Computer scientists have discovered a method of hacking smartphone apps across Android, iOS and
Windows devices that is effective up to 92 percent of the time on six of seven popular apps, including Gmail.
The method, reported in a paper to be presented at Friday's USENIX Security Symposium in San Diego, involves exploiting GUI state changes common in every major smartphone operating system. Testing their method on Android, an innocuous, unsigned app -- such as a wallpaper changer -- carrying malicious code is first installed on the user's phone.
The code monitors a newly exposed public side channel, which details the shared memory statistics of other processes. By using changes in these statistics, the researchers from University of California Riverside were able to determine specific "activity transition events" like a user logging into Gmail, or taking a picture of a cheque to deposit through the CHASE banking app.

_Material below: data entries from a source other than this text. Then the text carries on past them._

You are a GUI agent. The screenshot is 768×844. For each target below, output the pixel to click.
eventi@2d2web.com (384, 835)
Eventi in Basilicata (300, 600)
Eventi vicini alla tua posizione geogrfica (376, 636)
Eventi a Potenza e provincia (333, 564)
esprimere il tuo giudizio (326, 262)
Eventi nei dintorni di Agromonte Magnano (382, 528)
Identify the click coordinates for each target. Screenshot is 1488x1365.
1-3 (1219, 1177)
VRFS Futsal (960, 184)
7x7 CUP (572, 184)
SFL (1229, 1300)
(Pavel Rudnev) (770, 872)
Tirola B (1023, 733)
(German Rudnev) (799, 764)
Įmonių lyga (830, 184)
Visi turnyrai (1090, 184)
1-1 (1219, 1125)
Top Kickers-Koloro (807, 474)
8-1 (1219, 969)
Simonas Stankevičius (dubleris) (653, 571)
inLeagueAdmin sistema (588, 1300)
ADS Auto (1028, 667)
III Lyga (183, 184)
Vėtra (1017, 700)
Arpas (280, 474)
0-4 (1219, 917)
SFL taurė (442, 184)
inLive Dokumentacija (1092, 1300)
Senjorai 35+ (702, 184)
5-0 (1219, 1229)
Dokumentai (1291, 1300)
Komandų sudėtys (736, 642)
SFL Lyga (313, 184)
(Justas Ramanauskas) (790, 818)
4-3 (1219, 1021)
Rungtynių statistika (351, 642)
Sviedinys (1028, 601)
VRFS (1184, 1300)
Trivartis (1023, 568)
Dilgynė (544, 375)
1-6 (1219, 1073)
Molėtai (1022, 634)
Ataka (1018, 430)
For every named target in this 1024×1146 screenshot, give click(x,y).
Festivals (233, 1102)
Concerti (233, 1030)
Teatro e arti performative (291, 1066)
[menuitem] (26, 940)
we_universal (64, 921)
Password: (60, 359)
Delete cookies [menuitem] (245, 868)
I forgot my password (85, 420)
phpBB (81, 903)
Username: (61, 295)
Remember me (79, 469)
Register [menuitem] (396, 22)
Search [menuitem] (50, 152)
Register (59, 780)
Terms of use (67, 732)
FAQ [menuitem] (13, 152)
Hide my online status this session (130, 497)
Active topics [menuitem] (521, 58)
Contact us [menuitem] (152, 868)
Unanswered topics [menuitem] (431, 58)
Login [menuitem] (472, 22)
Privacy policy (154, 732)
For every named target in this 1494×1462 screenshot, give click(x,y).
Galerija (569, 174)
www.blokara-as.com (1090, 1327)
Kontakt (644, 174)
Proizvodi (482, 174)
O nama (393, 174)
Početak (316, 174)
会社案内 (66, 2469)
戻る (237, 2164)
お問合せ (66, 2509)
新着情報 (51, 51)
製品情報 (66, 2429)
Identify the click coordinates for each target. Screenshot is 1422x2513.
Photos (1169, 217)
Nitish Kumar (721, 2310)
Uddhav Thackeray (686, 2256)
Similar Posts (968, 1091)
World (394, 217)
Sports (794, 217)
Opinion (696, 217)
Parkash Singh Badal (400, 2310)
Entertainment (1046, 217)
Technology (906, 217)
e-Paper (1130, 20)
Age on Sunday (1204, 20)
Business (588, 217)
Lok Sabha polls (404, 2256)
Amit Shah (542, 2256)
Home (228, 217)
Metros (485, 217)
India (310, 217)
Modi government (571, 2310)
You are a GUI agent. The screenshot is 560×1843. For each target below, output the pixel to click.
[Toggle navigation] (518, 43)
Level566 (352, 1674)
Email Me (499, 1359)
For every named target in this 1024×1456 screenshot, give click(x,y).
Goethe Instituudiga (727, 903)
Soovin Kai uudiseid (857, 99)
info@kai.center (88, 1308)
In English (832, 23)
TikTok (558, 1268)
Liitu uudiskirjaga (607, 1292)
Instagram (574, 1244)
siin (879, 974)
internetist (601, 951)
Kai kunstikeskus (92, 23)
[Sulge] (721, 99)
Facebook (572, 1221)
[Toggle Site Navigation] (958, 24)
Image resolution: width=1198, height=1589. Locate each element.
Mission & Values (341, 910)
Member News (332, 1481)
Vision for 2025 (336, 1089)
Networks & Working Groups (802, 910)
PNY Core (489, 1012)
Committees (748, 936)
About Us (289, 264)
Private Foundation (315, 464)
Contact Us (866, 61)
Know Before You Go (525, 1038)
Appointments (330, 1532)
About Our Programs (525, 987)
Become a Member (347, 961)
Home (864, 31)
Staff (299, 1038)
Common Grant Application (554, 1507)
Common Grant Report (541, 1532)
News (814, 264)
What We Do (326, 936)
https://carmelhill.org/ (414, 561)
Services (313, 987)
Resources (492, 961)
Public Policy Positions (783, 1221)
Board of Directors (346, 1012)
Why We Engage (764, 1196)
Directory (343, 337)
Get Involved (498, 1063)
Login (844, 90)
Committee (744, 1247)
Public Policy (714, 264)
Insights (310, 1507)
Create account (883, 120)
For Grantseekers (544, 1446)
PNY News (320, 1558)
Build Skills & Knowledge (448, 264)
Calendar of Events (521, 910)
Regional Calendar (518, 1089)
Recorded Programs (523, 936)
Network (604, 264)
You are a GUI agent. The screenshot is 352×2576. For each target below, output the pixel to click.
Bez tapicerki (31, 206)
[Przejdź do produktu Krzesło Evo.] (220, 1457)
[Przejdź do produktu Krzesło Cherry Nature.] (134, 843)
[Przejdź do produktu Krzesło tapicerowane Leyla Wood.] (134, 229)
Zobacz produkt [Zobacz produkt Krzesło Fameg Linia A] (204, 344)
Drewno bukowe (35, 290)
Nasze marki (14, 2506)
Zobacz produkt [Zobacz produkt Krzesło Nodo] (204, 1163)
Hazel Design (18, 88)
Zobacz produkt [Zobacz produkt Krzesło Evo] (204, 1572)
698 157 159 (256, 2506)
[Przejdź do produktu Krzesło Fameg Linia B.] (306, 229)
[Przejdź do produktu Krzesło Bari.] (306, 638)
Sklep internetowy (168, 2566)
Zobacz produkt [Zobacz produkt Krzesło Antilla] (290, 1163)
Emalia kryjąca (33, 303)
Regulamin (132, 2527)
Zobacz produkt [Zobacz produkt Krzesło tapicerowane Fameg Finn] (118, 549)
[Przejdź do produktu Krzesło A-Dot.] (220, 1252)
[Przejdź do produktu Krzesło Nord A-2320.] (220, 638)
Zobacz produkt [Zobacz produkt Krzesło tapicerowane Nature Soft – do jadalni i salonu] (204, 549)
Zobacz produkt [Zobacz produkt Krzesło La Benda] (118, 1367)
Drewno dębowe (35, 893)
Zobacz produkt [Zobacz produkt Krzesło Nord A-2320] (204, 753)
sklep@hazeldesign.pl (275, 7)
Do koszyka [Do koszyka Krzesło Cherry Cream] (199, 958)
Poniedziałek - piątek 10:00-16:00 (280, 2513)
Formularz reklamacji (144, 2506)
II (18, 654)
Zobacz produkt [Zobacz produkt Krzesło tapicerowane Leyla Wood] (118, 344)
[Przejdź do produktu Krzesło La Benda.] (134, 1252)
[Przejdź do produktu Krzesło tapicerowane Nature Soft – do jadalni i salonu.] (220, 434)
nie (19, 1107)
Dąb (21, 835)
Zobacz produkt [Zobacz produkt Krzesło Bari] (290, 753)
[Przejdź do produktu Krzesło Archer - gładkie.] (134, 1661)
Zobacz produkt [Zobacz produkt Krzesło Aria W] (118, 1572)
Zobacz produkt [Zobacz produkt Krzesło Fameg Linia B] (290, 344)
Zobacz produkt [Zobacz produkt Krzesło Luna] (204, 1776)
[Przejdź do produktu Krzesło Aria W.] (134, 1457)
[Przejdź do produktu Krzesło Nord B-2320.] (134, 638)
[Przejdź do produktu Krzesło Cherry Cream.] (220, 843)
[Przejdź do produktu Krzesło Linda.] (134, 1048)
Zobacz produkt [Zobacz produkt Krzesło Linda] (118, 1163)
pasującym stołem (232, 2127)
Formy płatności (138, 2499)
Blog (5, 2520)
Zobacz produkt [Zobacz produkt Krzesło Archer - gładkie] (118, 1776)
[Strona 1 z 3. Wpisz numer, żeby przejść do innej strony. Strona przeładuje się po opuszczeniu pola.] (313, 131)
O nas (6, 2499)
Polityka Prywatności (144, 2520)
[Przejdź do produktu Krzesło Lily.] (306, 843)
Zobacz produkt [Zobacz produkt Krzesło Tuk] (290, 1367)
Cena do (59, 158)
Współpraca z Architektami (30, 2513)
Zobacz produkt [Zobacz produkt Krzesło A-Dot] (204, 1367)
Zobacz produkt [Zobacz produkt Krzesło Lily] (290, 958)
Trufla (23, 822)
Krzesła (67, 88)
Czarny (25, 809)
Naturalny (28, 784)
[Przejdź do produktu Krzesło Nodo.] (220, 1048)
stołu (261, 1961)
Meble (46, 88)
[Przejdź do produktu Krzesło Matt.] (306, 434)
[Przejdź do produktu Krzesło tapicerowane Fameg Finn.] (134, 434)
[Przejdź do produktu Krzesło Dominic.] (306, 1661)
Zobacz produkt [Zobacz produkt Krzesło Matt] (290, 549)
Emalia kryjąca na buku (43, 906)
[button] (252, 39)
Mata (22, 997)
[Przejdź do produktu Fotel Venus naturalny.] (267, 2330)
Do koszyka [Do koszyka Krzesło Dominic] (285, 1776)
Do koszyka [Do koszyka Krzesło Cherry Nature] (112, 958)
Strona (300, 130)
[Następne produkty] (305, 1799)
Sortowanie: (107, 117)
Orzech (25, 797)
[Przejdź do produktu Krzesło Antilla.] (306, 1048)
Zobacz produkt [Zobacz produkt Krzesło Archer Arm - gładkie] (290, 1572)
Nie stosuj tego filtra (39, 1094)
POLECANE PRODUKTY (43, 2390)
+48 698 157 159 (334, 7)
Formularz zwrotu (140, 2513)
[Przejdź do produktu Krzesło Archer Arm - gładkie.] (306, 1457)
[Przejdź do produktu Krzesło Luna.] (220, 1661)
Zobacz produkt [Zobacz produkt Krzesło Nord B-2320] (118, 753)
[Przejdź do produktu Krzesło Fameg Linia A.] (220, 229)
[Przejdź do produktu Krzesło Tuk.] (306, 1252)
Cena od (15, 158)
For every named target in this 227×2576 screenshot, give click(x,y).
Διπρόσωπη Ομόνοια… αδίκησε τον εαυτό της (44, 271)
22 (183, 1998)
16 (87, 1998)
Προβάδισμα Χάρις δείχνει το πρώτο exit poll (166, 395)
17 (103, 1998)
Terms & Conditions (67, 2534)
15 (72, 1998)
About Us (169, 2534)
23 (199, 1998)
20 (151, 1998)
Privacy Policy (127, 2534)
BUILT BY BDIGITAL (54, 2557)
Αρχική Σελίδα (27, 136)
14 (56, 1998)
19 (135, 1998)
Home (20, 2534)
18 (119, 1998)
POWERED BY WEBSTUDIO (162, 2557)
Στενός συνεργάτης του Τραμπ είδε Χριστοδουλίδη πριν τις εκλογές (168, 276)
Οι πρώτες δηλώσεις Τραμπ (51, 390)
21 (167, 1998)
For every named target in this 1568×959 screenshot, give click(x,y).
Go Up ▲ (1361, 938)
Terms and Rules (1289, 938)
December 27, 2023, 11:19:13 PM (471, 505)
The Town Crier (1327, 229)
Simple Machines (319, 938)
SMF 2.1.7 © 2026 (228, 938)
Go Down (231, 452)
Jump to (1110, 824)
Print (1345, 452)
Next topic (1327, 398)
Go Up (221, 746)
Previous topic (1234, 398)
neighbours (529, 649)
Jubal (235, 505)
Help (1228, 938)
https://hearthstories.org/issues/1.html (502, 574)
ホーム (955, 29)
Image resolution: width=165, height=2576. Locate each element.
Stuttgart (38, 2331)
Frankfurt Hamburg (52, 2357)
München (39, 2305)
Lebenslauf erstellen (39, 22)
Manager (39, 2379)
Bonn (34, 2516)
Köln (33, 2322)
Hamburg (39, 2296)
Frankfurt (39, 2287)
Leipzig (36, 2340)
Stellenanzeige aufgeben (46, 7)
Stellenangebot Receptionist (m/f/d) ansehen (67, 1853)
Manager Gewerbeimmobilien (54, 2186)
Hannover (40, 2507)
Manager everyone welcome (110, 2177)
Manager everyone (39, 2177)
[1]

Camera Peeking Attack on Chase AppQi Alfred Chen
Once they knew a target phone was entering one of these activity windows, the researchers then made attack timings to allow them to inconspicuously enter the app at the exact time it is vulnerable and extract pertinent data. In the case of the CHASE app, they were able to take control of the camera at the exact time a photo was taken for the banking app and force it to take a second picture of the cheque in order to send it to themselves.
Among the apps the hack was successfully used on were Gmail (92 percent success), H&R Block (92 percent), Newegg (86 percent), WebMD (85 percent), CHASE Bank (83 percent) and Hotels.com (83 percent). The team also tried the method on Amazon's app but were only able to achieve a 48 percent success rate. They explained that this was due to the way Amazon's UI transitions function, in that at any point the user can enter any other UI state, making it very difficult to predict where they are in the app from the memory statistics.
The team, led by assistant professor of Computer Science and Engineering Zhiyun Qian, hopes that by presenting their findings, these side channels will become more tightly regulated or closed off. His advice until then? "Don't install untrusted apps."